Eli Roth, dans une plate impudeur, nous dévoile les « dessous » du canon esthétique contemporain

 

            A présent, passons à l’agréable surprise de la soirée, The ruins, de Carter Smith. Très vite, le film déroule devant lui les archétypes du genre : les personnages (tous de « belles personnes », bien entendu) sont installés dans la banalité du quotidien, vacances sur la plage, sexe, amitié, infidélités… Tous les ingrédients du film d’épouvante se mêlent, sans pourtant produire un bouillon infâme : The ruins évite les lourdeurs, ne s’enfonce pas dans l’insistance ou la parodie. Grâce à un certain génie du scénario, qui ne s’attarde pas lorsque cela n’est pas nécessaire, et à la justesse des acteurs, les ficelles coulissent sans frotter. A la fois crédible et surprenante, l’action amène nos héros sur le toit d’un temple maya, encerclé par des autochtones pour le moins hostiles.

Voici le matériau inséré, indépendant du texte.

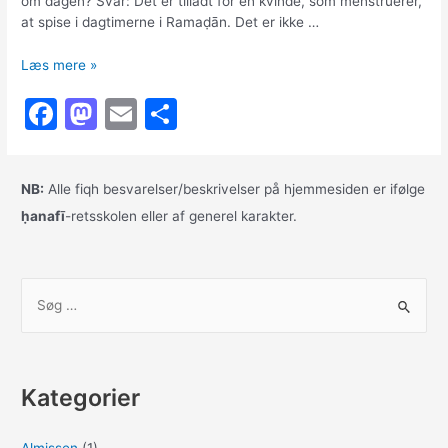
om dagen? Svar: Det er tilladt for en kvinde, som menstruerer,
at spise i dagtimerne i Ramaḍān. Det er ikke …
Menstruation
Læs mere »
og
F
M
E
S
at
spise
a
a
m
h
i
c
st
ai
ar
Ramaḍān
NB:
Alle fiqh besvarelser/beskrivelser på hjemmesiden er ifølge
e
o
l
e
ḥanafī
-retsskolen eller af generel karakter.
b
d
o
o
S
o
n
ø
k
g
e
Kategorier
f
t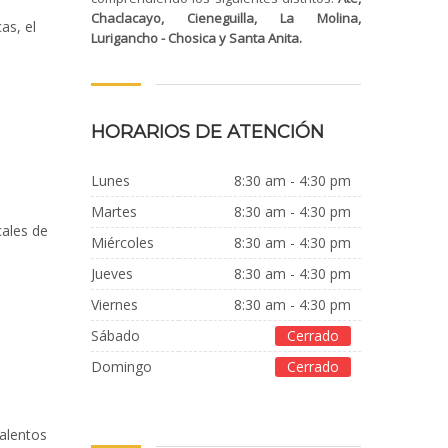
Chaclacayo, Cieneguilla, La Molina,
as, el
Lurigancho - Chosica y Santa Anita.
HORARIOS DE ATENCIÓN
Lunes
8:30 am - 4:30 pm
Martes
8:30 am - 4:30 pm
cales de
Miércoles
8:30 am - 4:30 pm
jueves
8:30 am - 4:30 pm
Viernes
8:30 am - 4:30 pm
Sábado
Cerrado
Domingo
Cerrado
talentos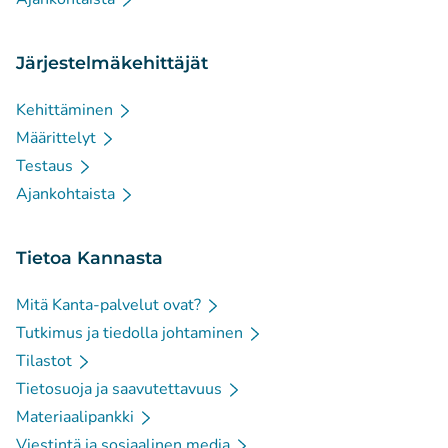
Järjestelmäkehittäjät
Kehittäminen
Määrittelyt
Testaus
Ajankohtaista
Tietoa Kannasta
Mitä Kanta-palvelut ovat?
Tutkimus ja tiedolla johtaminen
Tilastot
Tietosuoja ja saavutettavuus
Materiaalipankki
Viestintä ja sosiaalinen media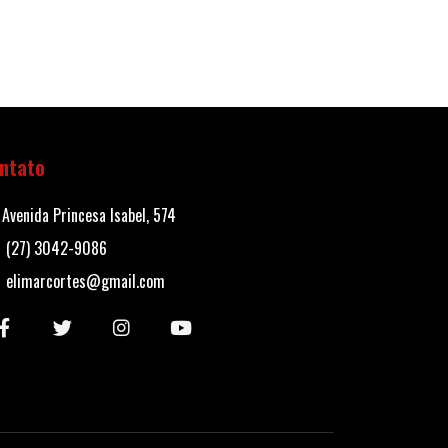
ntato
Avenida Princesa Isabel, 574
(27) 3042-9086
elimarcortes@gmail.com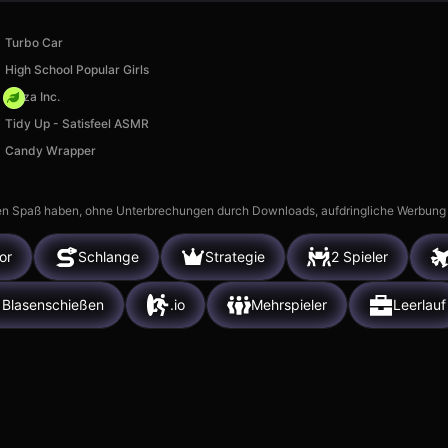
Turbo Car
High School Popular Girls
Pizza Inc.
Tidy Up - Satisfeel ASMR
Candy Wrapper
n Spaß haben, ohne Unterbrechungen durch Downloads, aufdringliche Werbung ode
or
Schlange
Strategie
2 Spieler
Blasenschießen
.io
Mehrspieler
Leerlauf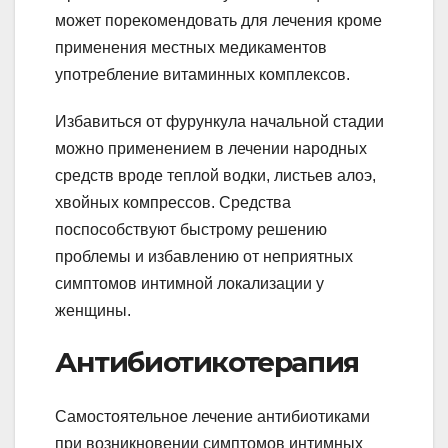
может порекомендовать для лечения кроме
применения местных медикаментов
употребление витаминных комплексов.
Избавиться от фурункула начальной стадии
можно применением в лечении народных
средств вроде теплой водки, листьев алоэ,
хвойных компрессов. Средства
поспособствуют быстрому решению
проблемы и избавлению от неприятных
симптомов интимной локализации у
женщины.
Антибиотикотерапия
Самостоятельное лечение антибиотиками
при возникновении симптомов интимных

            Voilà les personnages enfermés dans un huis clos en pleine nature, avec pour seul échappatoire un puits donnant sur l’intérieur du temple. Le scénario met en place tous les ressorts classiques du genre, mais réussit par son originalité à nous surprendre chaque fois dans la manière dont il les amène.

            Reste à découvrir la nature de la menace qui pèse sur ces jeunes gens. Là encore, la surprise est au rendez-vous : il n’est pas question de créature caverneuse et barbare, mais d’une présence latente, envahissante, présente à l’écran depuis longtemps déjà. La végétation ambiante, cette vigne qui recouvre le temple presque entièrement endosse le rôle du méchant, et sa proximité permanente ne la rend que plus dévorante. Omniprésente, rampante, elle envahit progressivement l’espace visuel, et sonore (!!). Elle s’insinue jusqu’au plus profond des corps eux-mêmes.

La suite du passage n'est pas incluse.